2 Авторы как личности
Моя профессия вынуждает меня к постоянному общению с людьми, обладающими литературными навыками и стремлениями, хорошими и плохими, мужчинами и женщинами, иностранцами и соотечественниками. Я могу лишь сообщить, после четверти века общения с ними, что нахожу их, за несколькими блестящими исключениями, очень скучными и что я гораздо больше предпочитаю общество баббитов. Это ересь? Если так, я могу лишь принести свои искренние сожаления. Эти слова вырваны у меня не желанием быть неприятным, а просто пожизненной и неизлечимой привязанностью к тому, что за неимением лучшего названия называется истиной. Девять десятых литературных джентльменов, которых я знаю, на самом деле более жадны до доллара, чем любой баббит, о котором когда-либо слышали. Их разговоры не о том, что они пишут, а о том, что они за это получают. Нередко они получают очень много. Я знаю немало тех, кто зарабатывает ежегодно больше, чем честные президенты банков, даже чем христианские президенты банков. Некоторые, вероятно, превосходят доходы агентов по закупкам железных дорог и специалистов по уху, горлу и носу и приближаются к доходам риелторов, юристов и бутлегеров. Они практикуют весьма прибыльное ремесло.
И неудивительно, ибо они занимаются им в самой прилежно читающей стране в христианском мире. Наши люди, возможно, редко читают что-то хорошее, но они, по крайней мере, читают — днем и ночью, в будни и воскресенья. У нас так много журналов с тиражом более 500 000 экземпляров, что список их занял бы всю страницу. У нас есть по крайней мере дюжина с тиражом более 1 000 000. Эти журналы имеют огромные доходы от рекламы и поэтому очень процветают. Следовательно, они могут платить высокие цены за рукописи. Бизнес по поставке таких рукописей сделал целую ораву авторов богатыми. Я не возражаю против их богатства; я просто сообщаю о его прискорбных последствиях для них самих и для тех претендентов, которые стремятся им подражать. Ибо эти последствия доходят до самых низких уровней. Неофит, как я уже сказал, редко проявляет какое-либо стремление извергнуть идеи, выразить себя, взяться за трудное дело и овладеть им; он проявляет лишь желание получить деньги тем, что кажется ему легким путем. Короткие пути, быстрые продажи, легкая прибыль — все это очень по-американски. Мы болтаем об эффективности? Тогда объяснение следует искать в отголосках фрейдизма. Нигде больше на земле подлинная компетентность не является столь редкой. Среднестатистический американский водопроводчик не умеет чинить водопровод; среднестатистический американский повар не умеет готовить; среднестатистическому американскому литературному джентльмену нечего сказать, и он говорит это с помощью резиновых штампов.

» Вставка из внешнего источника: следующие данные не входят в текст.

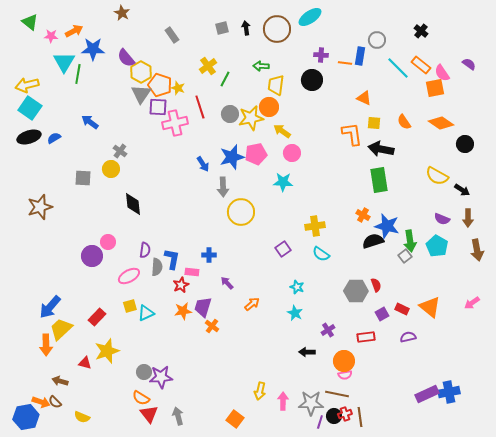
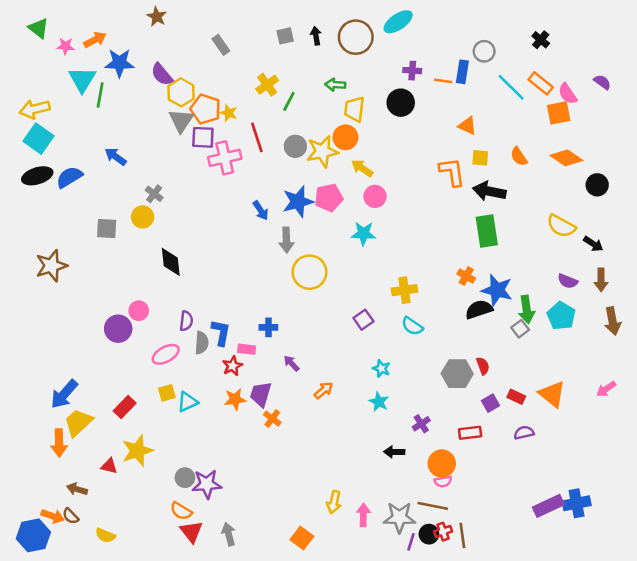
blue semicircle: (54, 138) -> (69, 177), size x1.5

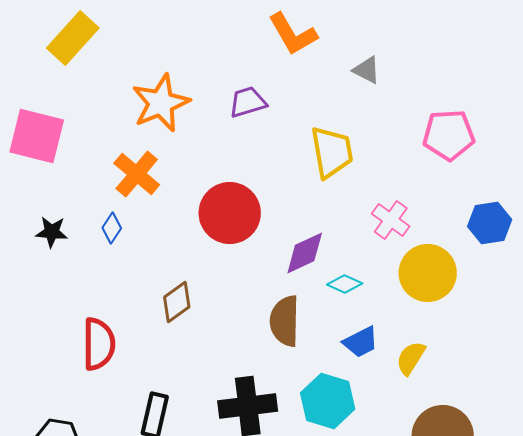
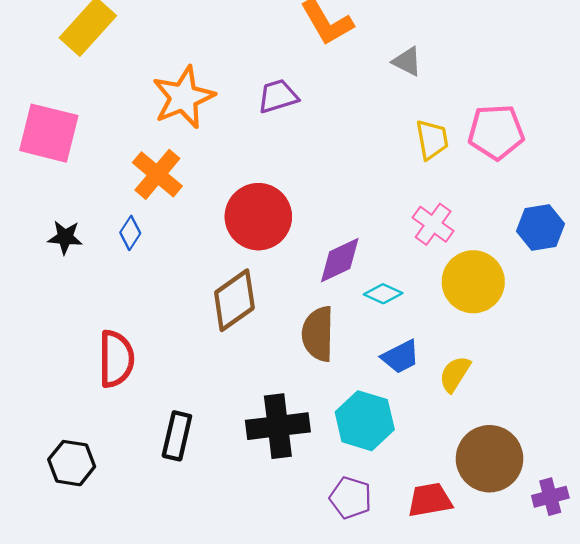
yellow trapezoid: (332, 152) -> (432, 140), moved, size x0.7
brown diamond: (177, 302) -> (234, 300), moved, size x1.4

Но я говорил о литераторах как о личностях. Они страдают, я полагаю, от двух вещей. Первая — это то, что я только что описал: их общая мошенническая сущность. Вторая проистекает из того факта, что их положение в Республике очень ненадежно — что они не обладают общественным достоинством. Больше не является почетным per se заниматься трудами духа, как это было в Новой Англии эпохи Просвещения; это почетно только в том случае, если это приносит деньги. Я полагаю, что этот факт отпугивает многих претендентов, которые, если бы продолжили, могли бы чего-то достичь. Они гибнут в нежном возрасте, и литература теряет их. Слишком чувствительные, чтобы сидеть ниже соли, они присоединяются к сердечным, краснокровным мужчинам, которые пируют выше нее, вызывая восхищение национальной галереи. В самом деле, неудивительно, что большинство выпускников колледжей, когда-то по определению направлявшихся в рощу Афины, теперь идут в бизнес — что Гарвард теперь выпускает в десять раз больше продавцов облигаций каждый год, чем метафизиков и мучеников. Бизнес в Америке предлагает более высокие награды, чем любое другое человеческое предприятие, не только в деньгах, но и в достоинстве. Таким образом, он стремится привлечь лучшие умы страны. Киванис идиотичен? Ответ в том, что Киванис представляет бизнес не больше, чем Гринвич-Виллидж представляет литературу. На высших уровнях его льяльные воды не текут — и на этих высших уровнях, как я намекал, есть люди более проницательные и более забавные, чем те, кого вы когда-либо найдете в Клубе авторов. Эти люди, по строгим канонам этнологии, являются баббитами, но мне кажется, что они, тем не менее, ответственны за все, что делает жизнь в Соединенных Штатах сносной. В их компании можно найти отличные вина и спиртные напитки, и редко услышишь какое-либо ханжество.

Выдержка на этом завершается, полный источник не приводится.